Work order => The answer is the number of lines in the data that contain the word "Preisliste"; give it alone.
:: Extracted records
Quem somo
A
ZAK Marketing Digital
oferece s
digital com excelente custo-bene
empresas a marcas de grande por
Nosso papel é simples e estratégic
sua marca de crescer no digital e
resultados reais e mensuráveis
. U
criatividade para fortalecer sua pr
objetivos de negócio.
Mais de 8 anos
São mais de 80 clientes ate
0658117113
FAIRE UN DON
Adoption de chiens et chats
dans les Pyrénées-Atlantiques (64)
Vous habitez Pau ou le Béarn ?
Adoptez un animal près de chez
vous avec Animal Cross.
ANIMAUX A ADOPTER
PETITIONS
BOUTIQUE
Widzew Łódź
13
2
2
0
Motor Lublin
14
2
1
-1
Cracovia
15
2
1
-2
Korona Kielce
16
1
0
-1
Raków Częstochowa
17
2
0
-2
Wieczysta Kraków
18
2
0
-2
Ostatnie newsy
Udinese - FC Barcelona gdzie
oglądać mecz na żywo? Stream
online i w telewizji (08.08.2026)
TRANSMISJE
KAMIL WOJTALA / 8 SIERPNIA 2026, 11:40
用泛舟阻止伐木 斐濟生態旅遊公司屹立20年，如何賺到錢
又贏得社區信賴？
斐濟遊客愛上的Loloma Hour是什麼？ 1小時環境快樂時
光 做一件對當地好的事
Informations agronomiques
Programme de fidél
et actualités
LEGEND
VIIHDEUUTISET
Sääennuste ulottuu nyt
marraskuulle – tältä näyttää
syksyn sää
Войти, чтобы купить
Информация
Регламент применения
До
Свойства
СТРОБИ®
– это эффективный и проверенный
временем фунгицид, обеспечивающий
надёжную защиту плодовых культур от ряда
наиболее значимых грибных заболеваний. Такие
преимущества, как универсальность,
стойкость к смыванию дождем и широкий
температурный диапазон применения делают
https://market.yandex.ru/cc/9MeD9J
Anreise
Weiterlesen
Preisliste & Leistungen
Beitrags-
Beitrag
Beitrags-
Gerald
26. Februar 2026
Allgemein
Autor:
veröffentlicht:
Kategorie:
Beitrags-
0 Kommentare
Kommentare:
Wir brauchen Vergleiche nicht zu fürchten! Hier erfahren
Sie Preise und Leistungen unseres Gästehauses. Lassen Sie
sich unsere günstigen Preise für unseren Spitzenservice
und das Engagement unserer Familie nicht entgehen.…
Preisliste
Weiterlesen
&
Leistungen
::::
:: Extracted records
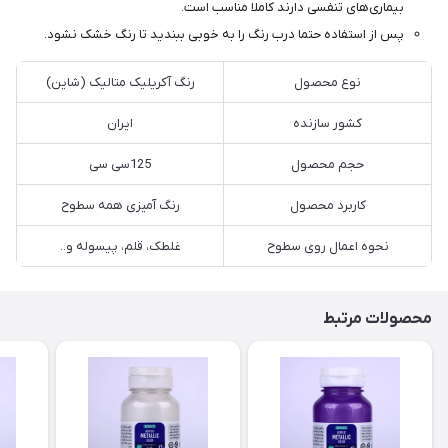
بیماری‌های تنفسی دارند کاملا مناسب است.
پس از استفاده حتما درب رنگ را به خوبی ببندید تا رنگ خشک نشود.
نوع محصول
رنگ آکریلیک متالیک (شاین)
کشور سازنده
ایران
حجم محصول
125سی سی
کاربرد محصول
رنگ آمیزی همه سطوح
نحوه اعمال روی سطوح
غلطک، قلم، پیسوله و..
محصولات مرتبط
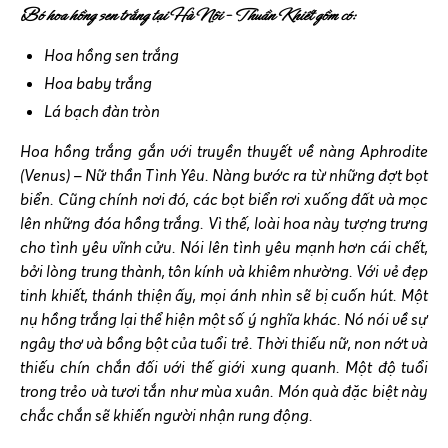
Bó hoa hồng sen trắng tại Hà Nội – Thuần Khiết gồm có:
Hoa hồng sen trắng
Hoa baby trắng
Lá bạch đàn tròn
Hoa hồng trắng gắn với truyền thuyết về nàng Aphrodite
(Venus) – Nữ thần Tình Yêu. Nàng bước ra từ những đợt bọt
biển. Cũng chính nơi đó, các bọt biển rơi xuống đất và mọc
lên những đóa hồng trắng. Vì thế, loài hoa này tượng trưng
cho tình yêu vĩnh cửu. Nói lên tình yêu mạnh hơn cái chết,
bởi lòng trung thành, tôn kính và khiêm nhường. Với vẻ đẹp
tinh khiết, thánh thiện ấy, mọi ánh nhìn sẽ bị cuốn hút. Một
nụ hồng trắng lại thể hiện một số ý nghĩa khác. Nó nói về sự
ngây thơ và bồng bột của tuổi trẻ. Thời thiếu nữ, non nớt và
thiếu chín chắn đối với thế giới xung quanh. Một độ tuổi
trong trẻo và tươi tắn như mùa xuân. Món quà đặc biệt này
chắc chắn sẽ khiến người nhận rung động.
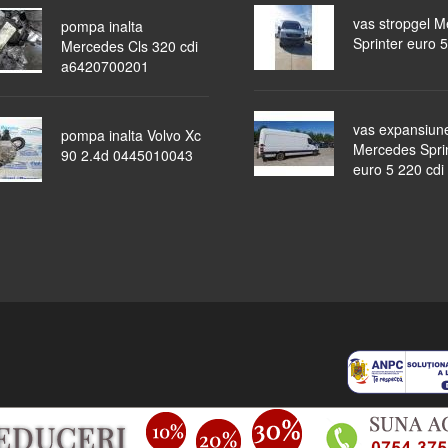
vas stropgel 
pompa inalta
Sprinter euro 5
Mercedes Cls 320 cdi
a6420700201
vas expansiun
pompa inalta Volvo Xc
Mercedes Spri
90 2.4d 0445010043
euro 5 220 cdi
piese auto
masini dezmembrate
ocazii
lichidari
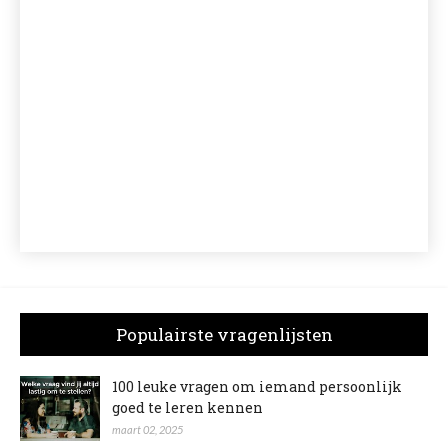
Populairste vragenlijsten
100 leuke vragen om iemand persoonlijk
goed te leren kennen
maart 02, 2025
::::
Result below => 2